A hydraulischer Operationstisch ist eine chirurgische Plattform, die ein abgedichtetes Hydraulikflüssigkeitssystem verwendet, um Patienten während der Operation präzise anzuheben, abzusenken, zu kippen und zu positionieren. Sie bietet eine stabile, stufenlos einstellbare Positionierung, mit der mechanische oder manuelle Tische nicht mithalten können. Hydrauliksysteme erzeugen den Kraft-Gewichts-Vorteil, der es einem einzelnen Bediener ermöglicht, einen 400 Pfund schweren Patienten mit einer Hand neu zu positionieren, während der Tisch unter chirurgischer Belastung fest einrastet. Für Einrichtungen, die sich für einen neuen Tisch entscheiden, sind die wichtigsten Entscheidungen: hydraulische vs. elektrisch-hydraulische Betätigung, Tischplattenkonfiguration (modular vs. fest), Gewichtskapazität, Strahlendurchlässigkeitsanforderungen und welche chirurgischen Fachgebiete der Tisch bedienen muss. Dieser Leitfaden deckt alle Faktoren ab, die ein chirurgischer Direktor, ein biomedizinischer Ingenieur oder ein OP-Manager bewerten muss.

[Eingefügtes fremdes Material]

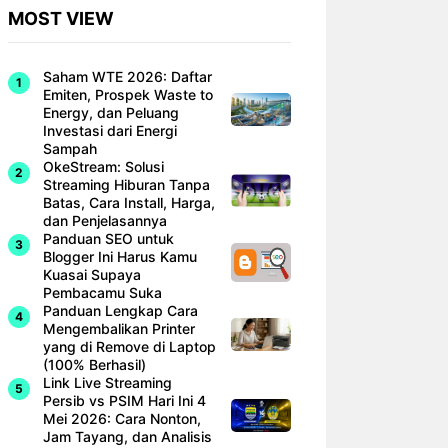
MOST VIEW
Saham WTE 2026: Daftar
Emiten, Prospek Waste to
Energy, dan Peluang
Investasi dari Energi
Sampah
OkeStream: Solusi
Streaming Hiburan Tanpa
Batas, Cara Install, Harga,
dan Penjelasannya
Panduan SEO untuk
Blogger Ini Harus Kamu
Kuasai Supaya
Pembacamu Suka
Panduan Lengkap Cara
Mengembalikan Printer
yang di Remove di Laptop
(100% Berhasil)
Link Live Streaming
Persib vs PSIM Hari Ini 4
Mei 2026: Cara Nonton,
Jam Tayang, dan Analisis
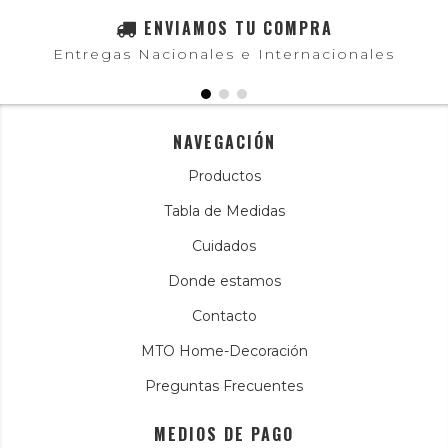
ENVIAMOS TU COMPRA
Entregas Nacionales e Internacionales
NAVEGACIÓN
Productos
Tabla de Medidas
Cuidados
Donde estamos
Contacto
MTO Home-Decoración
Preguntas Frecuentes
MEDIOS DE PAGO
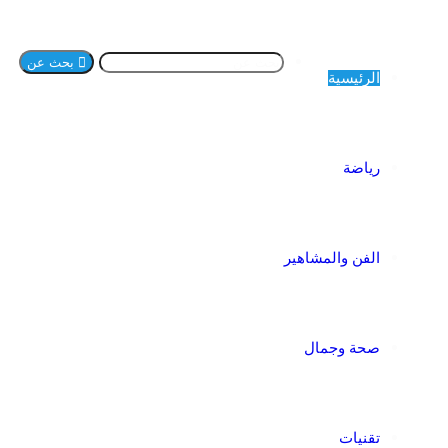
بحث عن
الرئيسية
رياضة
الفن والمشاهير
صحة وجمال
تقنيات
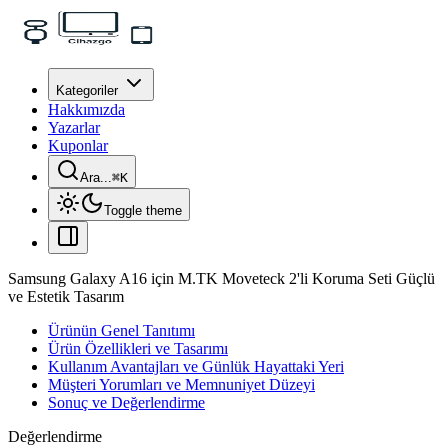
Kategoriler
Hakkımızda
Yazarlar
Kuponlar
Ara...
⌘
K
Toggle theme
Samsung Galaxy A16 için M.TK Moveteck 2'li Koruma Seti Güçlü
ve Estetik Tasarım
Ürünün Genel Tanıtımı
Ürün Özellikleri ve Tasarımı
Kullanım Avantajları ve Günlük Hayattaki Yeri
Müşteri Yorumları ve Memnuniyet Düzeyi
Sonuç ve Değerlendirme
Değerlendirme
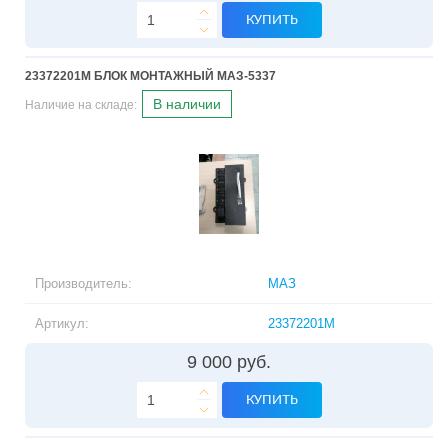
КУПИТЬ
23372201М БЛОК МОНТАЖНЫЙ МАЗ-5337
В наличии
Наличие на складе:
Производитель:
МАЗ
Артикул:
23372201М
9 000 руб.
КУПИТЬ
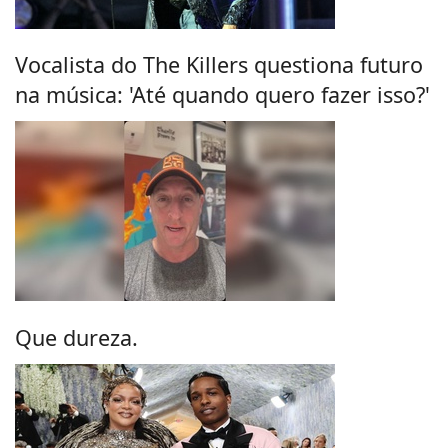
Vocalista do The Killers questiona futuro
na música: 'Até quando quero fazer isso?'
Que dureza.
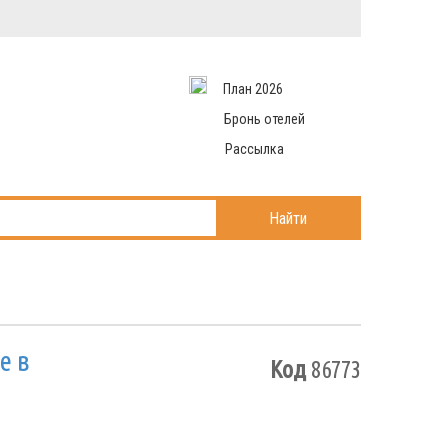
Вход в систему
Email
аться
Пароль
План 2026
и данные
 рассылаем
Запомнить меня
Бронь отелей
Рассылка
Войти в кабинет
ль?
Найти
е в
Код
86773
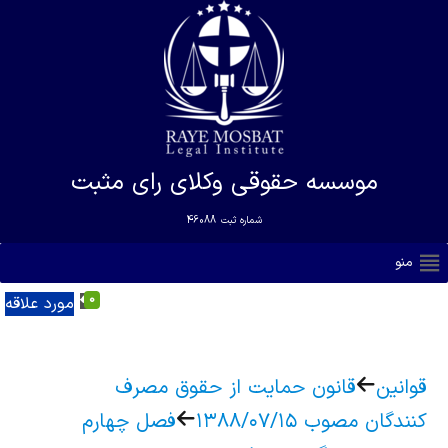
موسسه حقوقی وکلای رای مثبت
شماره ثبت
46088
منو
0
مورد علاقه
قوانین
قانون حمایت از حقوق مصرف
کنندگان مصوب ۱۳۸۸/۰۷/۱۵
فصل چهارم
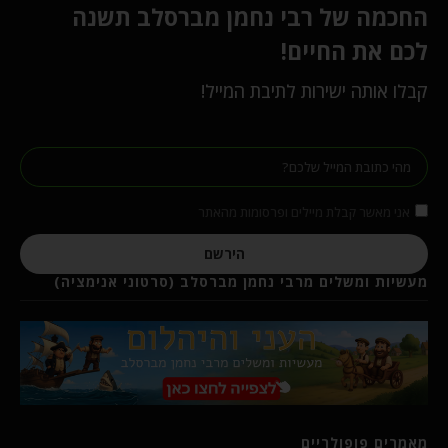
החכמה של רבי נחמן מברסלב תשנה
לכם את החיים!
קבלו אותה ישירות לתיבת המייל!
אני מאשר קבלת מיילים ופרסומות מהאתר
הירשם
מעשיות ומשלים מרבי נחמן מברסלב (סרטוני אנימציה)
מאמרים פופולריים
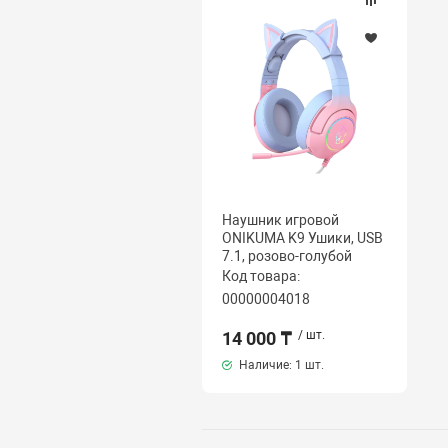
Наушник игровой
ONIKUMA K9 Ушики, USB
7.1, розово-голубой
Код товара:
00000004018
14 000 ₸
/ шт.
Наличие:
1 шт.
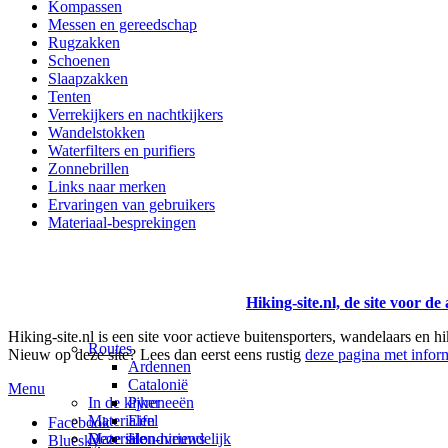
Kompassen
Messen en gereedschap
Rugzakken
Schoenen
Slaapzakken
Tenten
Verrekijkers en nachtkijkers
Wandelstokken
Waterfilters en purifiers
Zonnebrillen
Links naar merken
Ervaringen van gebruikers
Materiaal-besprekingen
Hiking-site.nl, de site voor de
Hiking-site.nl is een site voor actieve buitensporters, wandelaars en h
Routes
Nieuw op deze site? Lees dan eerst eens rustig
deze pagina met inform
Ardennen
Catalonië
Menu
In de kijker
Pyreneeën
Materialen
Eifel
Facebook
Materialen-nieuws
Deze site
Hondvriendelijk
Bluesky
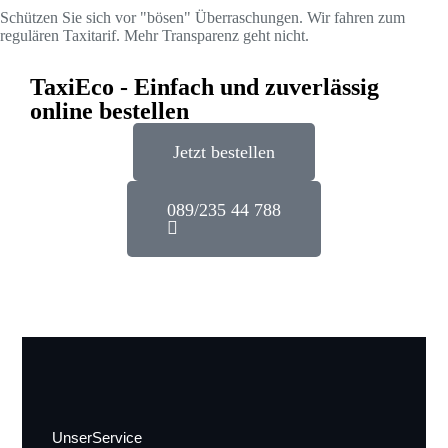
Schützen Sie sich vor "bösen" Überraschungen. Wir fahren zum
regulären Taxitarif. Mehr Transparenz geht nicht.
TaxiEco - Einfach und zuverlässig
online bestellen
Jetzt bestellen
089/235 44 788
Unser Service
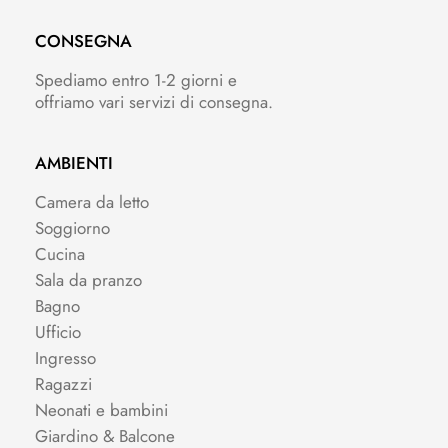
CONSEGNA
Spediamo entro 1-2 giorni e
offriamo vari servizi di consegna.
AMBIENTI
Camera da letto
Soggiorno
Cucina
Sala da pranzo
Bagno
Ufficio
Ingresso
Ragazzi
Neonati e bambini
Giardino & Balcone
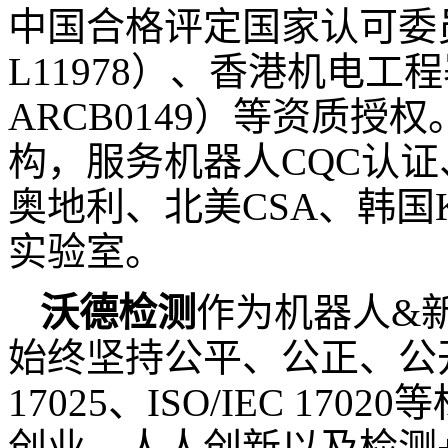
中国合格评定国家认可委
L11978
）、香港机电工程
ARCB0149
）等资质授权
构，服务机器人
CQC
认证
奥地利、北美
CSA
、韩国
实验室。
沃德检测
作为机器人
&
始终坚持公平、公正、公
17025
、
ISO/IEC 17020
等
创业、人人创新以及检测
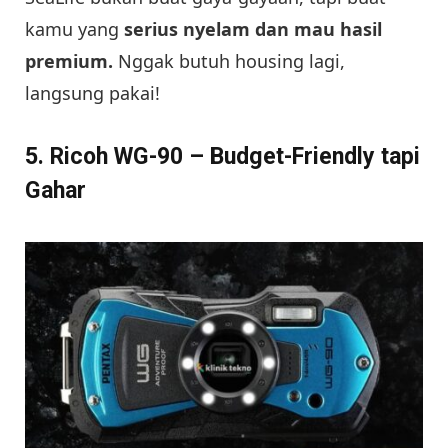
kamu yang
serius nyelam dan mau hasil
premium.
Nggak butuh housing lagi,
langsung pakai!
5. Ricoh WG-90 – Budget-Friendly tapi
Gahar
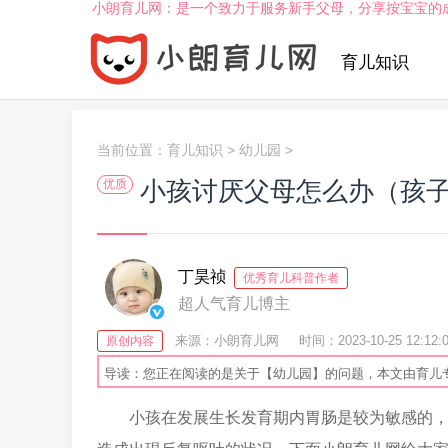
小朗育儿网：是一个致力于服务新手父母，分享按宝宝的
育儿知识
当前位置：
育儿知识
>
幼儿园
>
小孩讨厌父母怎么办（孩
优质
丁昊祯
优秀育儿科普作者
超人气育儿博主
来源：小朗育儿网
时间：2023-10-25 12:12:
原创内容
导读：您正在阅读的是关于【幼儿园】的问题，本文由育儿
小孩在发展生长发育期内胃肠是较为敏感的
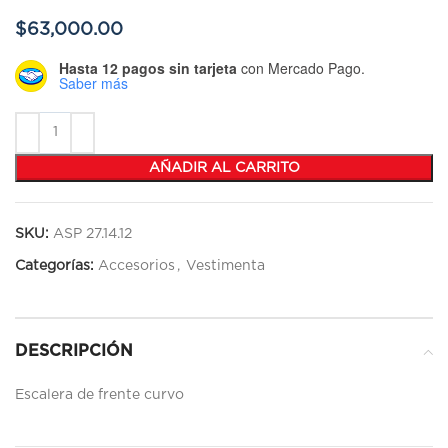
$
63,000.00
Hasta 12 pagos sin tarjeta
con Mercado Pago.
Saber más
AÑADIR AL CARRITO
SKU:
ASP 27.14.12
Categorías:
Accesorios
,
Vestimenta
DESCRIPCIÓN
Escalera de frente curvo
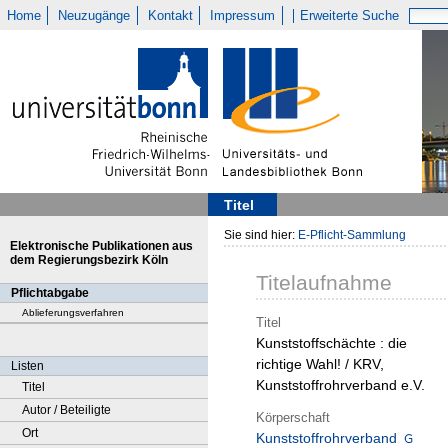
Home
Neuzugänge
Kontakt
Impressum
Erweiterte Suche
Titel
Sie sind hier:
E-Pflicht-Sammlung
Elektronische Publikationen aus
dem Regierungsbezirk Köln
Titelaufnahme
Pflichtabgabe
Ablieferungsverfahren
Titel
Kunststoffschächte : die
richtige Wahl! / KRV,
Listen
Kunststoffrohrverband e.V.
Titel
Autor / Beteiligte
Körperschaft
Ort
Kunststoffrohrverband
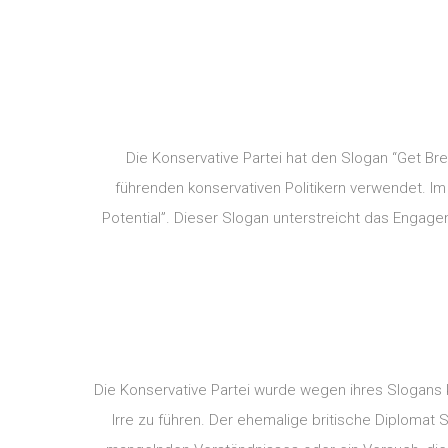
Die Konservative Partei hat den Slogan “Get Br
führenden konservativen Politikern verwendet. Im
Potential”. Dieser Slogan unterstreicht das Engag
Die Konservative Partei wurde wegen ihres Slogans kri
Irre zu führen. Der ehemalige britische Diplomat S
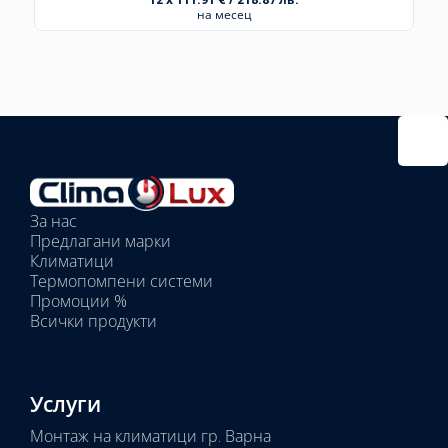
на месец
Избрано
външно
тяло:
Избрани
вътрешни
За нас
тела:
Предлагани марки
Избрано
Климатици
тяло:
Термопомпени системи
Промоции %
Всички продукти
Услуги
Монтаж на климатици гр. Варна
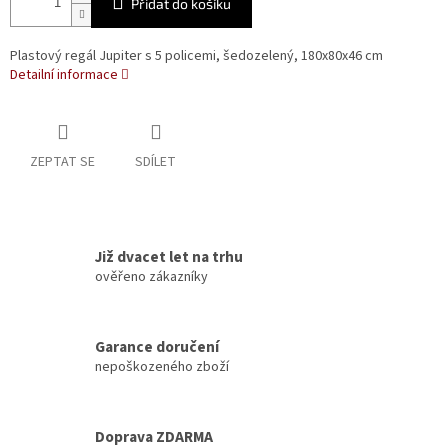
Přidat do košíku
Plastový regál Jupiter s 5 policemi, šedozelený, 180x80x46 cm
Detailní informace
ZEPTAT SE
SDÍLET
Již dvacet let na trhu
ověřeno zákazníky
Garance doručení
nepoškozeného zboží
Doprava ZDARMA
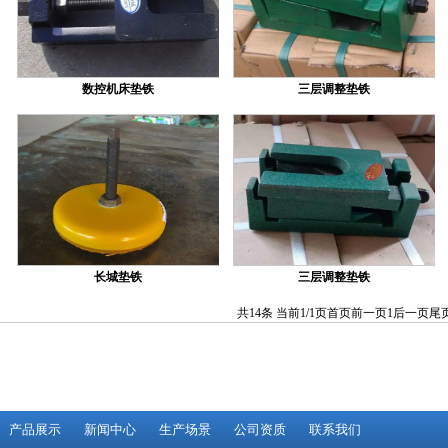
数控机床垫铁
三层调整垫铁
长城垫铁
三层调整垫铁
共14条 当前1/1页
首页
前一页
1
后一页
尾
产品展示
新闻中心
生产场景
公司资质
联系我们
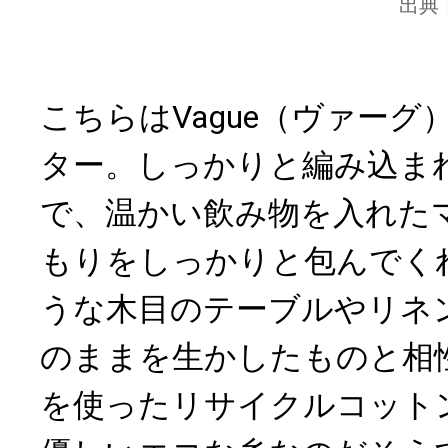
出典
こちらはVague（ヴァーグ
ター。しっかりと編み込ま
で、温かい飲み物を入れた
もりをしっかりと包んでく
うな木目のテーブルやリネ
のままを生かしたものと相性
を使ったリサイクルコット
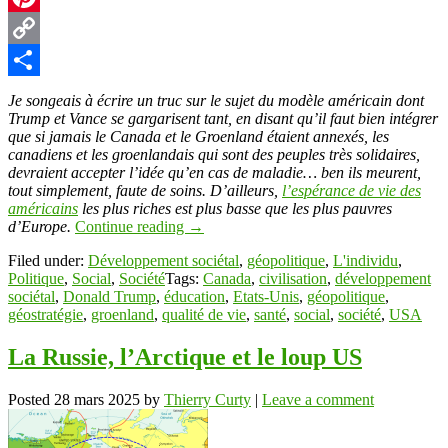
Pinterest
Copy
Link
Partager
Je songeais à écrire un truc sur le sujet du modèle américain dont
Trump et Vance se gargarisent tant, en disant qu’il faut bien intégrer
que si jamais le Canada et le Groenland étaient annexés, les
canadiens et les groenlandais qui sont des peuples très solidaires,
devraient accepter l’idée qu’en cas de maladie… ben ils meurent,
tout simplement, faute de soins. D’ailleurs,
l’espérance de vie des
américains
les plus riches est plus basse que les plus pauvres
d’Europe.
Continue reading
→
Filed under:
Développement sociétal
,
géopolitique
,
L'individu
,
Politique
,
Social
,
Société
Tags:
Canada
,
civilisation
,
développement
sociétal
,
Donald Trump
,
éducation
,
Etats-Unis
,
géopolitique
,
géostratégie
,
groenland
,
qualité de vie
,
santé
,
social
,
société
,
USA
La Russie, l’Arctique et le loup US
Posted
28 mars 2025
by
Thierry Curty
|
Leave a comment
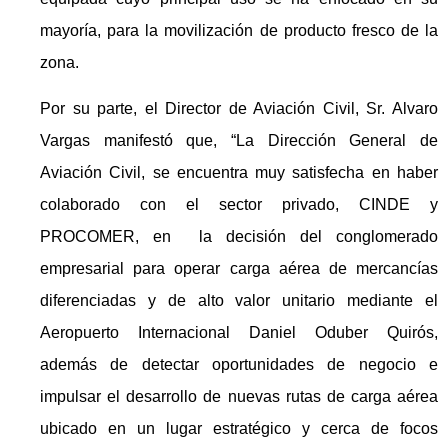
mayoría, para la movilización de producto fresco de la
zona.
Por su parte, el Director de Aviación Civil, Sr. Alvaro
Vargas manifestó que, “La Dirección General de
Aviación Civil, se encuentra muy satisfecha en haber
colaborado con el sector privado, CINDE y
PROCOMER, en la decisión del conglomerado
empresarial para operar carga aérea de mercancías
diferenciadas y de alto valor unitario mediante el
Aeropuerto Internacional Daniel Oduber Quirós,
además de detectar oportunidades de negocio e
impulsar el desarrollo de nuevas rutas de carga aérea
ubicado en un lugar estratégico y cerca de focos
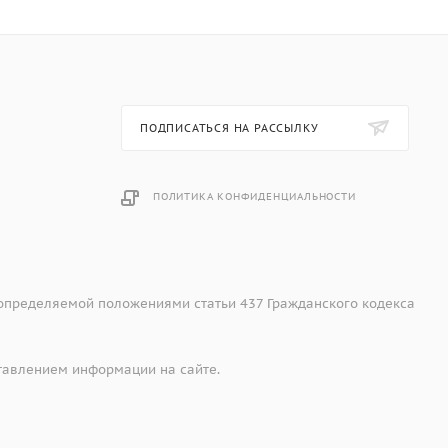
ПОДПИСАТЬСЯ НА РАССЫЛКУ
ПОЛИТИКА КОНФИДЕНЦИАЛЬНОСТИ
 определяемой положениями статьи 437 Гражданского кодекса
тавлением информации на сайте.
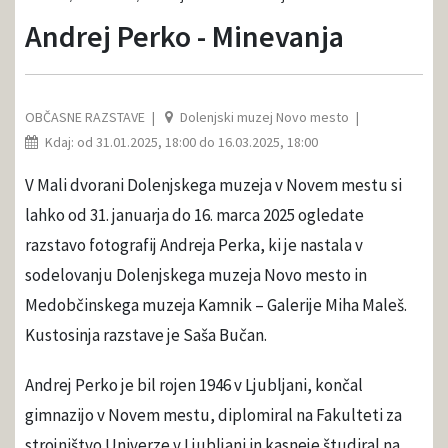
Andrej Perko - Minevanja
OBČASNE RAZSTAVE
Dolenjski muzej Novo mesto
Kdaj: od 31.01.2025, 18:00 do 16.03.2025, 18:00
V Mali dvorani Dolenjskega muzeja v Novem mestu si
lahko od 31. januarja do 16. marca 2025 ogledate
razstavo fotografij Andreja Perka, ki je nastala v
sodelovanju Dolenjskega muzeja Novo mesto in
Medobčinskega muzeja Kamnik – Galerije Miha Maleš.
Kustosinja razstave je Saša Bučan.
Andrej Perko je bil rojen 1946 v Ljubljani, končal
gimnazijo v Novem mestu, diplomiral na Fakulteti za
strojništvo Univerze v Ljubljani in kasneje študiral na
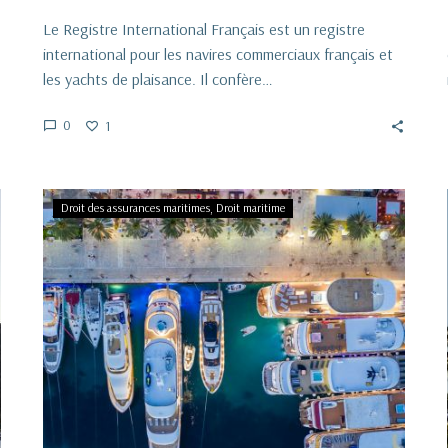
Le Registre International Français est un registre
international pour les navires commerciaux français et
les yachts de plaisance. Il confère…
0
1
La
Droit des assurances maritimes
Droit maritime
charge
de
la
preuve
de
la
faute
dans
une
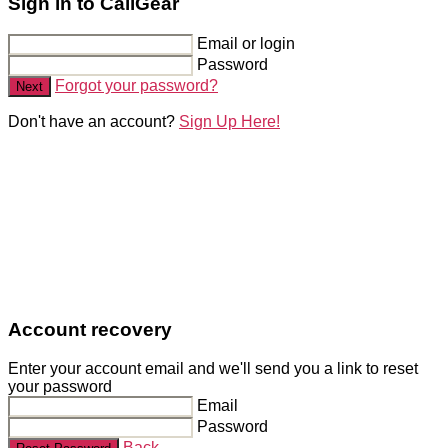
Sign in to CallGear
Email or login
Password
Forgot your password?
Next
Don't have an account?
Sign Up Here!
Account recovery
Enter your account email and we'll send you a link to reset
your password
Email
Password
Back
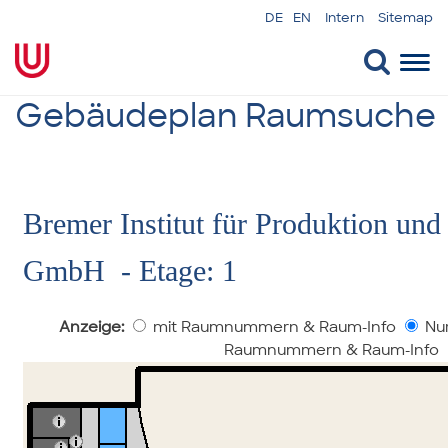
DE
EN
Intern
Sitemap
Togg
navi
Gebäudeplan Raumsuche
Bremer Institut für Produktion und
GmbH - Etage: 1
Anzeige:
mit Raumnummern & Raum-Info
Nur
Raumnummern & Raum-Info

Wie hydraulische Operationstische funktionieren

Das Funktionsprinzip beruht auf dem Pascalschen Gesetz: Auf eine eingeschlossene Flüssigkeit ausgeübter Druck überträgt sich gleichmäßig in alle Richtungen. Eine Hydraulikpumpe – betätigt durch ein Fußpedal, einen Handhebel oder einen Elektromotor – setzt Hydraulikflüssigkeit (normalerweise Mineralöl oder synthetische Flüssigkeit in medizinischer Qualität) in einem geschlossenen Kreislauf unter Druck. Diese unter Druck stehende Flüssigkeit wirkt auf Kolben und Zylinder, die an der Tischsäule und den Gelenkabschnitten befestigt sind, und erzeugt so eine präzise, ​​proportionale Bewegung.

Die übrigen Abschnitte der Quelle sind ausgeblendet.